Michel Santi est un macro-économiste franco-libano-suisse, spécialiste des marchés financiers et des banques centrales, et expert en géopolitique. Dans son dernier livre, intitulé « BNS : rien ne va plus. Une banque centrale ne devrait pas faire ça », il enquête sur la Banque Nationale Suisse : « Les Suisses ont été manipulés par leur banque centrale et ils devraient l’interpeller avec véhémence. La BNS spécule avec l’argent du peuple suisse. Depuis 2010, cette vénérable banque centrale s’est progressivement transformée en l’un des hedge funds les plus massifs au monde par ses positions spéculatives les plus folles, comme par la taille de son bilan qui a atteint et dépassé le seuil vertigineux des 1000 milliards. Sa défense désordonnée du franc suisse lui a fait perdre plus de 130 milliards sur la seule année 2022. Ses fonds propres, eux, sont passés en une année de 198 à 66 milliards. Contre toute attente, cette institution a attisé la volatilité des marchés, a contribué à la formation d’une bulle spéculative planétaire, allant jusqu’à parier sur des titres de sociétés dont la valorisation s’est parfois effondrée de plus de 90 % ! »

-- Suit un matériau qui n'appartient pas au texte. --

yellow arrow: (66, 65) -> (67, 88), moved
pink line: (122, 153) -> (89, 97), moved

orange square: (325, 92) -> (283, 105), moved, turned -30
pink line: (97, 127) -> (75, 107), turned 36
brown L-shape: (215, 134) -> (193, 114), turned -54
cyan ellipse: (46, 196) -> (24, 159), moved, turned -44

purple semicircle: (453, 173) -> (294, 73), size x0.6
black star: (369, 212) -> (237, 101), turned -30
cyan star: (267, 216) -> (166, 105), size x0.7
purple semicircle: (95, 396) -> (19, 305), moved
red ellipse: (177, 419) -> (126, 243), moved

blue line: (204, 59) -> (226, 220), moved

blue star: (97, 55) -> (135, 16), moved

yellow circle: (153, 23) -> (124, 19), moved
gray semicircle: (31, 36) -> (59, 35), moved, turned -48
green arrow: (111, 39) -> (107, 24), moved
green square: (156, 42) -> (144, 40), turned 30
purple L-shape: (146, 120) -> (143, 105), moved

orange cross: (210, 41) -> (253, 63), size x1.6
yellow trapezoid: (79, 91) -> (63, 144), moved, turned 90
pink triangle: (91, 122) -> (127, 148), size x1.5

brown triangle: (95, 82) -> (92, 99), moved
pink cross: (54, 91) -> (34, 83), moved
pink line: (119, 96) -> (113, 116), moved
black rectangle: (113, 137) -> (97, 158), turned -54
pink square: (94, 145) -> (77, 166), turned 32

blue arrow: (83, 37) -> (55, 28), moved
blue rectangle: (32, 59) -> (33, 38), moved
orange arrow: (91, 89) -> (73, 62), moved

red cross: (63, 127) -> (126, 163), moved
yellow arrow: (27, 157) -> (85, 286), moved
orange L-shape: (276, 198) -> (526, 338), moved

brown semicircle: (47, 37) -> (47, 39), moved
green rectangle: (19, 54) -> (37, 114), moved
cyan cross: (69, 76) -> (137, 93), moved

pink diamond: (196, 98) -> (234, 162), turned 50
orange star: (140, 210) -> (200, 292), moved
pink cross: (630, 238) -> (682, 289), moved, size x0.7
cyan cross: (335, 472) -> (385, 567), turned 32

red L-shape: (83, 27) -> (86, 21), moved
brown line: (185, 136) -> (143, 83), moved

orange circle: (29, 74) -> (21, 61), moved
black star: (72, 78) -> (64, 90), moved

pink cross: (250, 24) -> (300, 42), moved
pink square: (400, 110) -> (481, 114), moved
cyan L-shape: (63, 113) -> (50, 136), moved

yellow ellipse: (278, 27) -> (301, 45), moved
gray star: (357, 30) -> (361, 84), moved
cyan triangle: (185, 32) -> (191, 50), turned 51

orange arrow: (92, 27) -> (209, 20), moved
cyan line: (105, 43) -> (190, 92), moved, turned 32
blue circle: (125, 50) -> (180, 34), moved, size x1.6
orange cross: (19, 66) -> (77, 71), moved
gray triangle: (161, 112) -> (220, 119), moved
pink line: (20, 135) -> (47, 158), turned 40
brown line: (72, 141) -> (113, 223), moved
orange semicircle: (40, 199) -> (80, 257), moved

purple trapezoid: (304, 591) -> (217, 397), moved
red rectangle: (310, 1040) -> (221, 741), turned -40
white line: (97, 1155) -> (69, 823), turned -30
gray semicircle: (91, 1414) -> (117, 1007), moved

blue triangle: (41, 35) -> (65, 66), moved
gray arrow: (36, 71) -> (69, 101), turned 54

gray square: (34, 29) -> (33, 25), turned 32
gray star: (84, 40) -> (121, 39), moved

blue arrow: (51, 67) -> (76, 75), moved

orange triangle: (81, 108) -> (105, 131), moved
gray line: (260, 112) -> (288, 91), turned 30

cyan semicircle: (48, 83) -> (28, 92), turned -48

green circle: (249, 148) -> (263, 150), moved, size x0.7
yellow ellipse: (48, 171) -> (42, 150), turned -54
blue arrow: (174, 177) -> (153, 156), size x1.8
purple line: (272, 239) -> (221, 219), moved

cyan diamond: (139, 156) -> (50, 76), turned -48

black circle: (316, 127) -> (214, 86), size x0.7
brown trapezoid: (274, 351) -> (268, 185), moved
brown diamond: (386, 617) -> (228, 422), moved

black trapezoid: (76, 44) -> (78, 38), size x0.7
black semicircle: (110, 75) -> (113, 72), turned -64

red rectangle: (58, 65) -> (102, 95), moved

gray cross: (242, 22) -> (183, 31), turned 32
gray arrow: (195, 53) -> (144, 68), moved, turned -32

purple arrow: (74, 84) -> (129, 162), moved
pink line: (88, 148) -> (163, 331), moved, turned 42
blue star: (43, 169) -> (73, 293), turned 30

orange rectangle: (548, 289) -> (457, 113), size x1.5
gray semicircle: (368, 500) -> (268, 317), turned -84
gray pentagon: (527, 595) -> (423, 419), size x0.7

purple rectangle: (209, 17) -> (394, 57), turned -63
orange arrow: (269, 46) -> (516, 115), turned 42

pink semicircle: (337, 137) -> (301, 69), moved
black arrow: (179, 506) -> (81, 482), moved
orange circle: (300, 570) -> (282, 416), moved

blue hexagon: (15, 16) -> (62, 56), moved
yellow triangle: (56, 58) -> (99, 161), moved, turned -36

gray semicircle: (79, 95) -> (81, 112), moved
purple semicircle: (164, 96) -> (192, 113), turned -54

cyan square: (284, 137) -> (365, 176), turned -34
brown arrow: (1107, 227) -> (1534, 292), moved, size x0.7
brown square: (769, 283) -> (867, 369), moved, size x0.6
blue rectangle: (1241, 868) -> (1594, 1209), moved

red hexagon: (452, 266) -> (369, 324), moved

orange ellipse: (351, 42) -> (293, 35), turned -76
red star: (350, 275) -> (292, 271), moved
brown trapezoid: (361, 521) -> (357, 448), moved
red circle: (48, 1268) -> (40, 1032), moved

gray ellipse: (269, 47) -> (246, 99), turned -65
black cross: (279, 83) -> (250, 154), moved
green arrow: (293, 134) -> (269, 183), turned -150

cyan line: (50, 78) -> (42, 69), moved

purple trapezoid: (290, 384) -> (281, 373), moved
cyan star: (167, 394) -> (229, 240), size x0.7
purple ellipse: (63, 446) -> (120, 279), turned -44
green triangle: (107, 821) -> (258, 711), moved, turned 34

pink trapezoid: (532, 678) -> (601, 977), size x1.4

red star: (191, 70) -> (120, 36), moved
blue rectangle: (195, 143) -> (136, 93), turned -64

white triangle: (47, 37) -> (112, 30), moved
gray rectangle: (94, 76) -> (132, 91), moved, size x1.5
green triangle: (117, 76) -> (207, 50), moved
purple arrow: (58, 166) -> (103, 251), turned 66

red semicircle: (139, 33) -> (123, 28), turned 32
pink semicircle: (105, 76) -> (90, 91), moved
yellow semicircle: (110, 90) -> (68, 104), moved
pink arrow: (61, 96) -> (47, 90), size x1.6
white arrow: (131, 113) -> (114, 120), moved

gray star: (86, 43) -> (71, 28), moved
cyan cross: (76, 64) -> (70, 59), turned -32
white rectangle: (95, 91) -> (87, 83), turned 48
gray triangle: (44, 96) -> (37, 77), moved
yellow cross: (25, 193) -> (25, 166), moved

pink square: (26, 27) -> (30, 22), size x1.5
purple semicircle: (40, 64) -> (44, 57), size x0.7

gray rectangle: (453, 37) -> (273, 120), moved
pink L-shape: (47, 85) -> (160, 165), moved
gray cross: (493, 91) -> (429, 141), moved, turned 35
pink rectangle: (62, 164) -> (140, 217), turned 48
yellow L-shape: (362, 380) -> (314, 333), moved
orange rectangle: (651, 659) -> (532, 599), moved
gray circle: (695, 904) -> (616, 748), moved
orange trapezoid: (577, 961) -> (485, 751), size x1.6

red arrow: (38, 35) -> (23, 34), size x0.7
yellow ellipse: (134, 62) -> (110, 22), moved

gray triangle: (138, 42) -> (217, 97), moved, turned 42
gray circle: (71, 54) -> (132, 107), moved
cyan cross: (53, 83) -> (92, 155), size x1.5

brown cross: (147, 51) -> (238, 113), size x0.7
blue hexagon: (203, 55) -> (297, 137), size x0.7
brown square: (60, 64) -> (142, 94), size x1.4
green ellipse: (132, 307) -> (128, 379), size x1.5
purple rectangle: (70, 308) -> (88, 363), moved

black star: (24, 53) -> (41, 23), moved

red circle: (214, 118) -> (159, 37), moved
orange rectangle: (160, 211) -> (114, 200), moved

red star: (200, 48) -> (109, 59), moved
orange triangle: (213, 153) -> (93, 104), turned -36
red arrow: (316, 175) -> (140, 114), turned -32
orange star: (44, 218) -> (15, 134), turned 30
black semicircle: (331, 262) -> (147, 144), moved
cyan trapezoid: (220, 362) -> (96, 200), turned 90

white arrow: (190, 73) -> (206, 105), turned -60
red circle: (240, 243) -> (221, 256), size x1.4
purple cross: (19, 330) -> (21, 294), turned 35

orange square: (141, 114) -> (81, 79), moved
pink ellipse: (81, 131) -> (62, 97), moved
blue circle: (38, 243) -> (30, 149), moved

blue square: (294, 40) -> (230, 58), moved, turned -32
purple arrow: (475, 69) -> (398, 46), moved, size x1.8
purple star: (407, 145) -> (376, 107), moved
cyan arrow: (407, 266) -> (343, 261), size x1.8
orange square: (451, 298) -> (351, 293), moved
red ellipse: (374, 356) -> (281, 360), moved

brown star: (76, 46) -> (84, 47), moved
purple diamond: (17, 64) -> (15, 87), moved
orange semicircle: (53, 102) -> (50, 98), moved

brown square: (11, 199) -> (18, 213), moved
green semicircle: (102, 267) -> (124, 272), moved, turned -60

Kernews : La banque centrale suisse a-t-elle agi différemment des autres banques centrales, notamment celles des pays anglo-saxons ?

Michel Santi : La Banque centrale européenne, la Banque d’Angleterre ou la Réserve fédérale américaine, lorsque les taux d’intérêt sont à zéro, mettent de l’huile dans les rouages à travers les baisses de taux quantitatives, en créant de l’argent. Cet argent sert ensuite à acheter des obligations d’entreprise afin de faire en sorte que le système continue. Toutes les banques centrales ont fait cela depuis 2008, jusqu’à il y a deux ans.

Lorsque l’on fait trop tourner l’imprimante, l’argent ne vaut plus rien…

Certains oiseaux de mauvais augure ont prévenu que, justement, à force de trop faire tourner la planche à billets, cela finirait par attiser l’inflation. Personnellement, je pense qu’il y a des raisons structurelles derrière tout cela. Mais revenons à la banque centrale suisse, qui était dans une situation totalement différente puisque le franc suisse est une monnaie refuge. Le franc suisse a remplacé l’or. C’est la monnaie de prédilection vers laquelle se ruent tous les épargnants et tous les investisseurs.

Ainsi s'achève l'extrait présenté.